Welche erotische Ausstrahlung hat die Malerei aus der Renaissance, dem Barock, dem Impressionismus und dem Expressionismus auf den heutigen männlichen Betrachter?
Das Urteil kann nur subjektiv sein. Es müsste möglich sein zu ergründen, was der Maler dem Neugierigen vermitteln möchte.
Für ihn gibt es Möglichkeiten, die Form im weitesten Sinn, am genausten mit einer Kontur. Er kann Farbe, Perspektive und das Ambiente variieren, um das zu zeigen, was er sieht und fühlt.
Eindeutig konturiert sind die schattenrissigen Darstellungen auf den griechischen Vasen und die plastisch ausgearbeiteten Stellungen der Liebenden der indischen Skulpturen, die aber selten ein erotisches Gefühl beim Betrachter erwecken.
In allen großen Städten gibt es Museen, in denen man einen Querschnitt der Bilder der oben genannten Epochen mehr oder weniger zahlreich sieht.
Die Frauen- und Mädchendarstellung in der Renaissance: Die Gesichter meist ohne Ausdruck monoton bildlich real, in Posen dargestellt, selbst bei nackten jungen Mädchen findet sich keine erotische Ausstrahlung (Cranach, Baldung, Altdorfer).

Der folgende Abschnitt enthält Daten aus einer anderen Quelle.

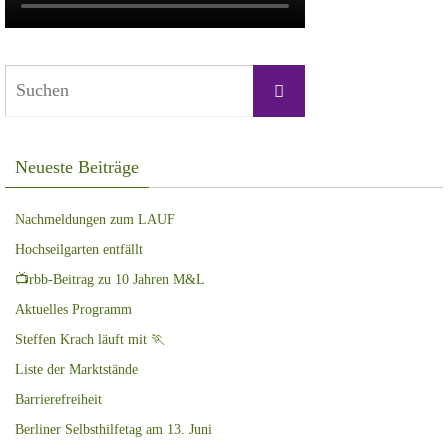
Suchen
Suchen
nach:
Neueste Beiträge
Nachmeldungen zum LAUF
Hochseilgarten entfällt
📺rbb-Beitrag zu 10 Jahren M&L
Aktuelles Programm
Steffen Krach läuft mit 🏃
Liste der Marktstände
Barrierefreiheit
Berliner Selbsthilfetag am 13. Juni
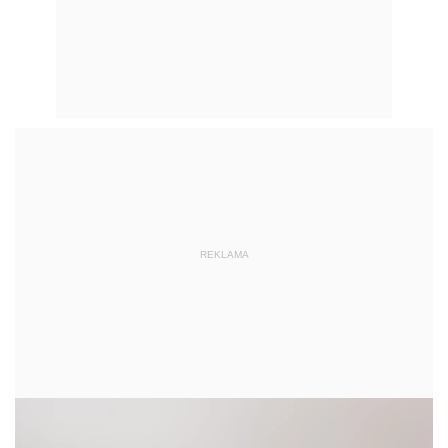
REKLAMA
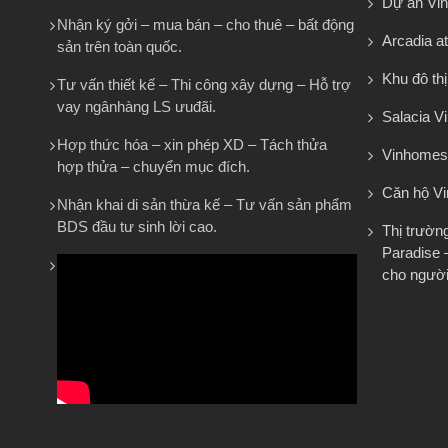
Dự án Vi
Nhận ký gởi – mua bán – cho thuê – bất động
Arcadia at
sản trên toàn quốc.
Khu đô th
Tư vấn thiết kế – Thi công xây dựng – Hỗ trợ
vay ngânhàng LS ưuđãi.
Salacia Vi
Hợp thức hóa – xin phép XD – Tách thửa
Vinhomes
hợp thửa – chuyển mục đích.
Căn hộ V
Nhận khai di sản thừa kế – Tư vấn sản phẩm
BDS đầu tư sinh lời cao.
Thị trườn
Paradise 
cho người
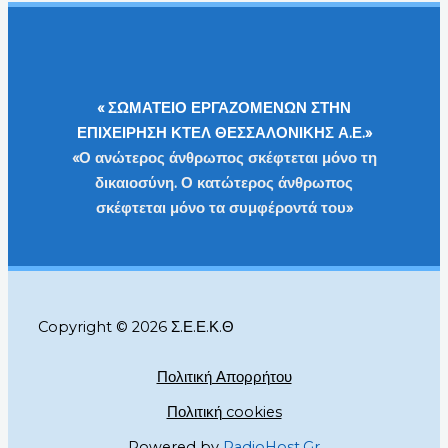
« ΣΩΜΑΤΕΙΟ ΕΡΓΑΖΟΜΕΝΩΝ ΣΤΗΝ
ΕΠΙΧΕΙΡΗΣΗ ΚΤΕΛ ΘΕΣΣΑΛΟΝΙΚΗΣ Α.Ε.»
«Ο ανώτερος άνθρωπος σκέφτεται μόνο τη
δικαιοσύνη. Ο κατώτερος άνθρωπος
σκέφτεται μόνο τα συμφέροντά του»
Copyright © 2026 Σ.Ε.Ε.Κ.Θ
Πολιτική Απορρήτου
Πολιτική cookies
Powered by
RadioHost.Gr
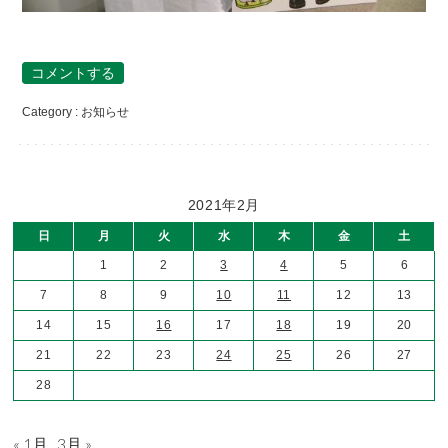
コメントする
Category :
お知らせ
2021年2月
日
月
火
水
木
金
土
1
2
3
4
5
6
7
8
9
10
11
12
13
14
15
16
17
18
19
20
21
22
23
24
25
26
27
28
« 1月
3月 »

Es gibt nicht einmal eine Andeutung zur Bewegung, nur bei der sitzenden Frau von Giorgione wird man neugierig und hat den Wunsch, dass sie sich einmal umdrehe. Seine »Schlummernde Venus«, in den Jahrhunderten danach immer wieder dargestellt, erzeugt kein Gefühl im Betrachter, kein Verlangen, sie zu lieben.
Man könnte sich vorstellen, das Mädchen von Jan Gossaert, National Gallery London, zu küssen. Die »Junge Frau mit Flügel-Haube« von Rogier van der Weiden in Berlin wäre mein Fall.

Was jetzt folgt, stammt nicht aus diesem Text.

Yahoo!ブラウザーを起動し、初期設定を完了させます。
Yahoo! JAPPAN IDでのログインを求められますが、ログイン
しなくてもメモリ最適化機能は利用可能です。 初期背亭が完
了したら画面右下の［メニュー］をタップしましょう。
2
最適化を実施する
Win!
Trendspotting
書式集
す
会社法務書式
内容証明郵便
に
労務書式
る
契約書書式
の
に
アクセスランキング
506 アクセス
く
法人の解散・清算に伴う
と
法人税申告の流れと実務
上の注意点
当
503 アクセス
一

Selbst beim Gesichtsausdruck der Mona Lisa ist man nicht sicher, ob sie sich hingeben würde.
Was hat Leonardo veranlasst, das Bild jahrelang mit sich zu führen und es später in Frankreich vor Franz I. hinter einem schwarzen Vorhang zu verbergen?
Bei seinem ambivalenten Wesen hatte er ihr wohl doch Avancen gemacht, sicher ohne Erfolg und deshalb hat er ihr spöttisches, ein wenig hochmütiges Lächeln festgehalten, um immer wieder an sie erinnert zu werden. Vielleicht hat er sich aber auch Gedanken darüber gemacht, ob es ihm nicht doch gelungen wäre, ihre Gunst zu erlangen, wenn er mehr Geduld bewiesen hätte. Wie sehr es ihn beschäftigt haben muss, zeigt sein Festhalten an ihrem Portrait.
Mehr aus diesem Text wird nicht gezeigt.